CarStory VIX – Used Car Market Volatility Index

CarStory VIX

>> Read the latest update here <<

Over the last month, the CarStory Data Science team has been working hard to help dealers understand how COVID is impacting the used car market

Through our discussions, dealers keep asking the same questions. What signs should we use to predict when the market is going to get back to normal? Given the current market instability, how much pricing risk exists?

To measure and track volatility in the used car market, we’ve developed the CarStory VIX. It’s an index to measure the degree to which used car inventory is changing. By analyzing sales volumes, acquisition rates, and days on lot, we believe we can identify the stability of the market. 

In the perfect case, if the % of acquisitions, sales, and inventory age are all steady, the VIX = 1.0. If the VIX is between 1-3, we consider that low volatility, between 3-9 is medium and greater than nine is high.

Here is a plot of the CarStory VIX across the country since the start of 2019. As you can see before March 2020, the index was very stable, averaging just under 1.6. This shows us that the market had a steady flow of sales, inventory added to the lot, and a healthy turn rate. However, in the last month, the VIX spiked indicating some severe challenges. 
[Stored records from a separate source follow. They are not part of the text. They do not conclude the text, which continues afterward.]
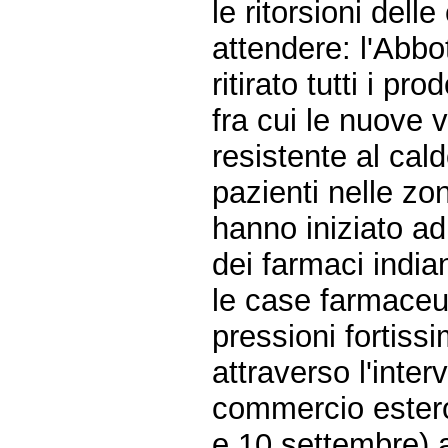
le ritorsioni del
attendere: l'Abb
ritirato tutti i pr
fra cui le nuove v
resistente al cal
pazienti nelle zon
hanno iniziato ad 
dei farmaci indian
le case farmace
pressioni fortis
attraverso l'inte
commercio estero 
e 10 settembre) 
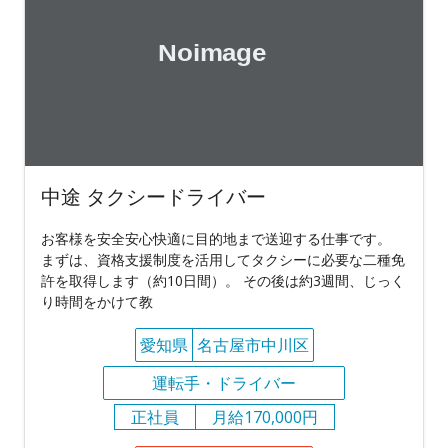
中途 タクシードライバー
お客様を安全安心快適に目的地まで送迎する仕事です。
まずは、資格支援制度を活用してタクシーに必要な二種免
許を取得します（約10日間）。 その後は約3週間、じっく
り時間をかけて教
愛知県
名古屋市中川区
運転手・ドライバー
正社員
月給170,000円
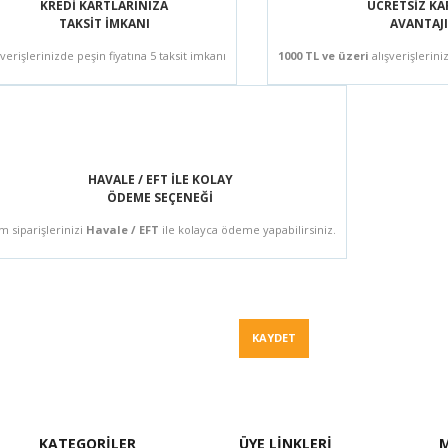
KREDİ KARTLARINIZA
ÜCRETSİZ K
TAKSİT İMKANI
AVANTAJI
şverişlerinizde peşin fiyatına 5 taksit imkanı
1000 TL ve üzeri
alışverişlerini
HAVALE / EFT İLE KOLAY
ÖDEME SEÇENEĞİ
m siparişlerinizi
Havale / EFT
ile kolayca ödeme yapabilirsiniz.
Fiyat Teklif
KAYDET
KATEGORİLER
ÜYE LİNKLERİ
M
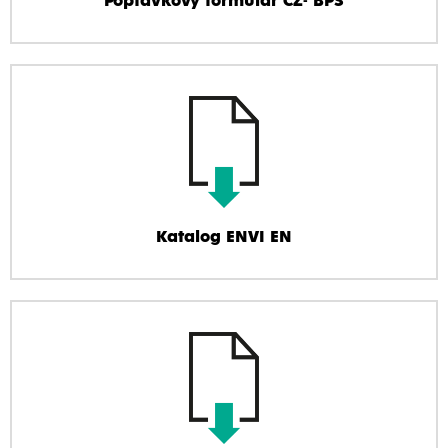
Poptávkový formulář CZ- BPS
Katalog ENVI EN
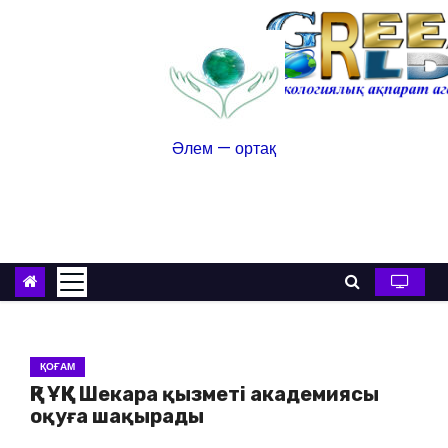
Әлем — ортақ
ҚОҒАМ
ҚР ҰҚК Шекара қызметі академиясы
оқуға шақырады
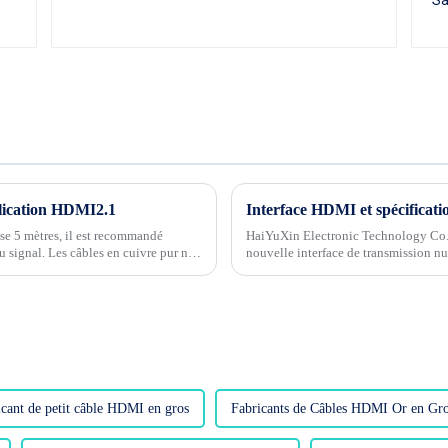
plication HDMI2.1
Interface HDMI et spécificati
se 5 mètres, il est recommandé
HaiYuXin Electronic Technology Co.
u signal. Les câbles en cuivre pur ne
nouvelle interface de transmission 
 5 mètres, ce qui incite à...
(High Def...
icant de petit câble HDMI en gros
Fabricants de Câbles HDMI Or en Gros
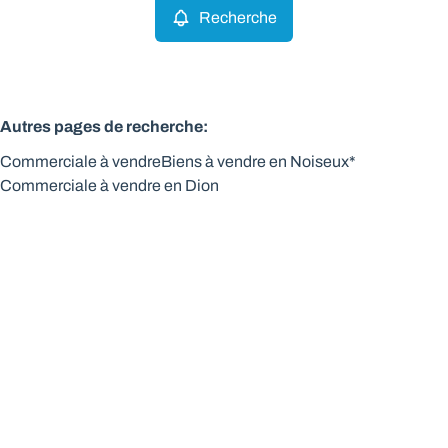
Recherche
Autres pages de recherche
:
Commerciale à vendre
Biens à vendre en Noiseux*
Commerciale à vendre en Dion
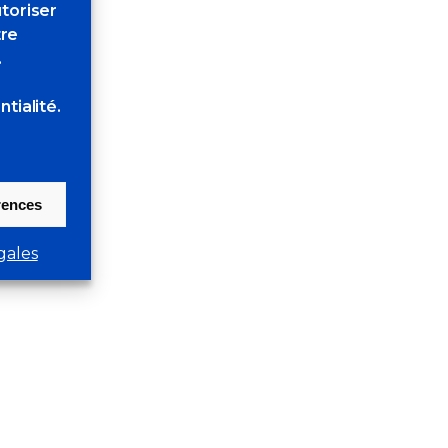
toriser
tre
.
tialité.
érences
gales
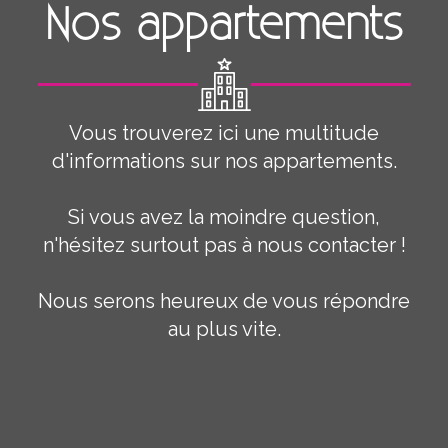
Nos appartements
Vous trouverez ici une multitude
d'informations sur nos appartements.
Si vous avez la moindre question,
n'hésitez surtout pas à nous contacter !
Nous serons heureux de vous répondre
au plus vite.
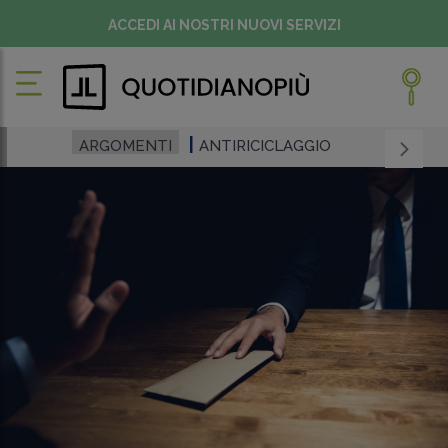
ACCEDI AI NOSTRI NUOVI SERVIZI
ARGOMENTI
ANTIRICICLAGGIO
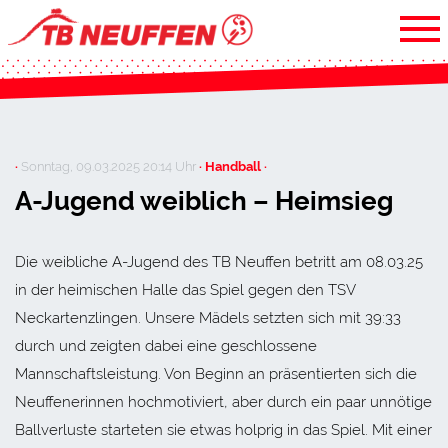
·
Sonntag, 09.03.2025 20:14 Uhr
· Handball ·
A-Jugend weiblich – Heimsieg
Die weibliche A-Jugend des TB Neuffen betritt am 08.03.25
in der heimischen Halle das Spiel gegen den TSV
Neckartenzlingen. Unsere Mädels setzten sich mit 39:33
durch und zeigten dabei eine geschlossene
Mannschaftsleistung. Von Beginn an präsentierten sich die
Neuffenerinnen hochmotiviert, aber durch ein paar unnötige
Ballverluste starteten sie etwas holprig in das Spiel. Mit einer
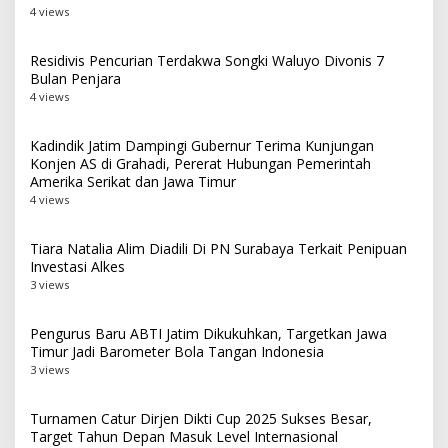
4 views
Residivis Pencurian Terdakwa Songki Waluyo Divonis 7
Bulan Penjara
4 views
Kadindik Jatim Dampingi Gubernur Terima Kunjungan
Konjen AS di Grahadi, Pererat Hubungan Pemerintah
Amerika Serikat dan Jawa Timur
4 views
Tiara Natalia Alim Diadili Di PN Surabaya Terkait Penipuan
Investasi Alkes
3 views
Pengurus Baru ABTI Jatim Dikukuhkan, Targetkan Jawa
Timur Jadi Barometer Bola Tangan Indonesia
3 views
Turnamen Catur Dirjen Dikti Cup 2025 Sukses Besar,
Target Tahun Depan Masuk Level Internasional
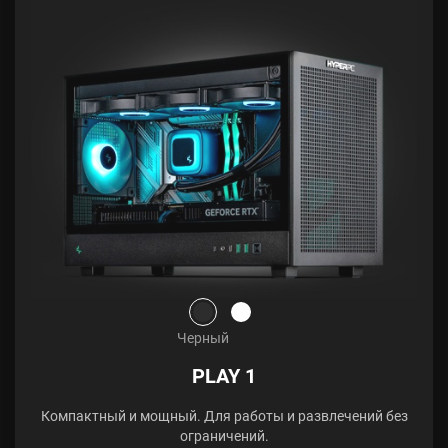
Черный
PLAY 1
Компактный и мощный. Для работы и развлечений без
ограничений.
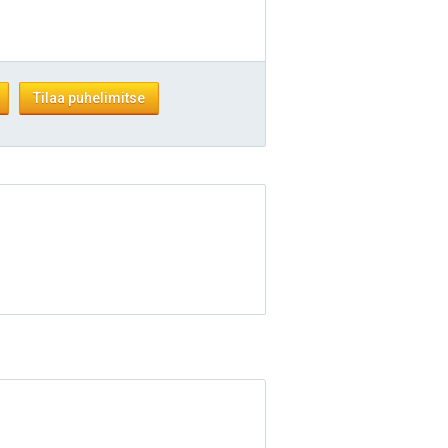
Tilaa puhelimitse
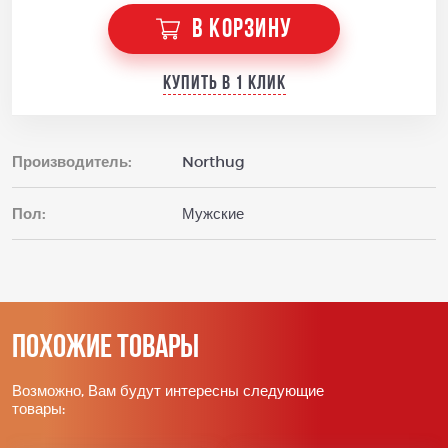
В КОРЗИНУ
Купить в 1 клик
Производитель:
Northug
Пол:
Мужские
Похожие товары
Возможно, Вам будут интересны следующие
товары:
May 8th Update – after a week of dramatic improvements, market volatility is picking back up. We reached a peak of 4.9 on April 10th, dropped all the way to 1.8 on the 28th, and are now sitting at a 3.6. This is more than 2 times the volatility we saw in the market pre-COVID. 

Used Car Market Volatility in Major Metros

To illustrate how the VIX is improving across the country, we mapped the VIX by the major areas of the United States. The first chart below highlights the day the VIX hit its peak of 5.2 on April 9th.

Nationwide VIX - April Peak

Today, the VIX is down to a 1.8 and continues to improve. Mapping the individual VIX results across the country you can quickly see how things are improving and where instability still exists.

CarStory VIX Nationwide April 30

As expected, depending on a state’s or city’s restrictions, the volatility varies. In the chart below, we show the VIX charts across six major DMAs as well as the national index. 

San Francisco was the first city to spike, which lines up with the fact that they initiated a lock-down sooner than most. They reached peak volatility on April 8th and are starting to show some signs of recovery. 

Both Detroit and New York City had massive spikes in April as well. However, they’ve started to retreat from those peaks. Detroit is still in the high volatility zone. Meanwhile, New York City has shown significant improvement and is now at a medium VIX.

New Orleans, Chicago, and Seattle are also in the medium bucket. Both Chicago and New Orleans appear to be fairing the best. Chicago, in particular, has shown steady improvements over the last seven days. 

We will continue to publish the CarStory VIX, as well as our other statistics. We are all anxiously awaiting the market to return to normal. As it relates to this index, it’s worth pointing out that once we reach stability, it may represent a new normal, not exactly the market we enjoyed over the last 12-18 months. 

As with our other analysis, we calculate the CarStory VIX using data from approximately 27,000 dealerships. Across all six DMAs, we see roughly 3,000 dealerships and 680,000 used units. 

 

This Post Has 2 Comments

  1. Brendon Schmitt

    What is the actual calculation for the VIX? Is it effectively inventory aquisitions in the numerator, and retail sails in the denominator?

    1. Chad Bockius

      VIX is composed of two components:
      The rate of change in inventory age (computed from the first and second derivatives of the inventory age curve) and the deviation (each day) of the % of inventory that is new listings.

      In a static market, where inventory age is constant and the % of listings that are new listings is constant, both components will = 1.0. The VIX is the product of these two numbers and will be 1.0 in a static market.

      As either component starts to move, the value for that component is > 1.0, and the VIX will be > 1.0.